We get brain-washed by these messages to the point that we start hating and despising our bodies; the bodies that are our vehicle for life, that perform such a crucial role in our life.
We lose sight of the fact that our bodies are still breathing, still pumping blood, still providing us with all that we need to function in this human world, and instead start berating our bodies for all of these things that are ‘seemingly’ not.
It was identifying these core beliefs I had taken on about myself as a very young child, and learning to remove the negative charge, that had me fall in love with my body.
Yes, I have fallen in love with my body!
That scar on my hip from when I picked off a chickenpox scab, and the speckled skin on my face due to years spent with severe acne, are signs that I have lived.
That I have experienced life, the ups, the downs, the learnings and the surprises; all of which shape who I am today.
Do I care that I am not a size 8? (Or size 6 or 4?)
No. I have the voluptuous hips to make a 50s pencil skirt look fab-o-licious!
The days of diets, bulimia, binge eating, depression, anxiety and round-the-clock boxing training are behind me.
Not because I have what the media would call the ‘perfect’ body, but because I have the perfect body for ME!
I have self-love and self-acceptance.
And self-acceptance and self-love don’t come from trying to make our bodies look different, they come from changing our perception of our bodies; changing how we see ourselves.
If you do get the chance to watch the documentary Embrace, you will see how a mother of three, unable to embrace her body, decided to get super fit – so fit she would compete in a body building competition – just so she could love her body; embrace herself fully.
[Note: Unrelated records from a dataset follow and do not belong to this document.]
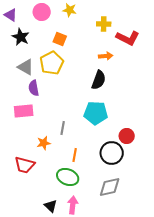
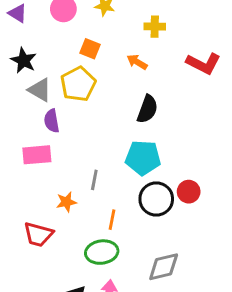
black star: (21, 37) -> (24, 60), moved
red L-shape: (128, 38) -> (203, 63), moved
orange arrow: (106, 56) -> (137, 62), moved, turned -144
black circle: (112, 153) -> (156, 199), moved
green ellipse: (68, 177) -> (102, 252), turned -30

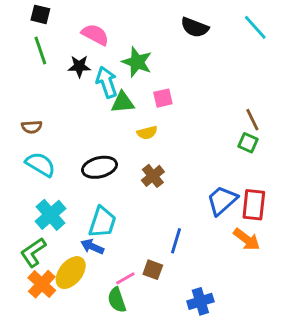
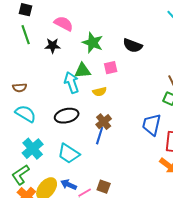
black semicircle: (195, 27) -> (133, 46), moved
cyan arrow: (107, 82) -> (72, 83), moved
blue trapezoid: (222, 200) -> (152, 125), moved, turned -35
cyan trapezoid: (102, 222) -> (69, 154), turned 105
blue line: (176, 241) -> (100, 136), moved
blue arrow: (92, 247) -> (69, 185), moved

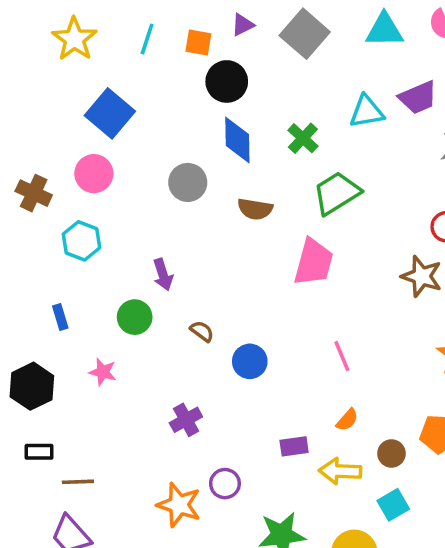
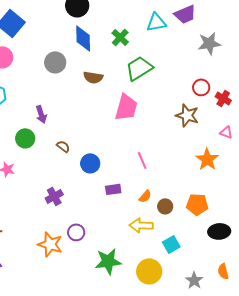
purple rectangle: (294, 446) -> (113, 189), moved
brown circle: (391, 453) -> (165, 206), moved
She got what the media perceive as the perfect body.
Was she happy?
No. She was the most miserable she’d been.
How could this be?
Because it is not our body that needs to change, it is how we ‘think’ about our bodies that needs to change.
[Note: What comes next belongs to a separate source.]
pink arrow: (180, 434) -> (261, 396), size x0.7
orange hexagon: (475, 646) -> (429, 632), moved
Do you dislike or even ‘hate’ your body?
Do you constantly feel inferior, do you dread looking in the mirror, do you have self-confidence problems, do you try everything you can – diet, exercise, plastic surgery – to feel better about your body, only to find nothing works?
Now for the important question: Do you want to be able to truly embrace your body? Fall in love with every curve of your bootylicious self?
Then I’d love to help you clear out the childhood conditioning that is keeping you unable to embrace your body.
I have 5 spots available to work with me as part of my 3-month Remarkable Relationships online course starting in February 2017.
This course will teach you how to clear the childhood conditioning that has you unable to fall head-over-heels in love with you body.
Yes, it is possible peeps!
I teach you the exact methods that helped me do just that – have such a healthy relationship with ME, that I can love and accept and embrace all of ME!
So if there’s one message I can leave you with, it is this:
Stop trying to change what’s on the outside, and learn how to change what’s on the inside, for that is where you’ll find what you’re looking for!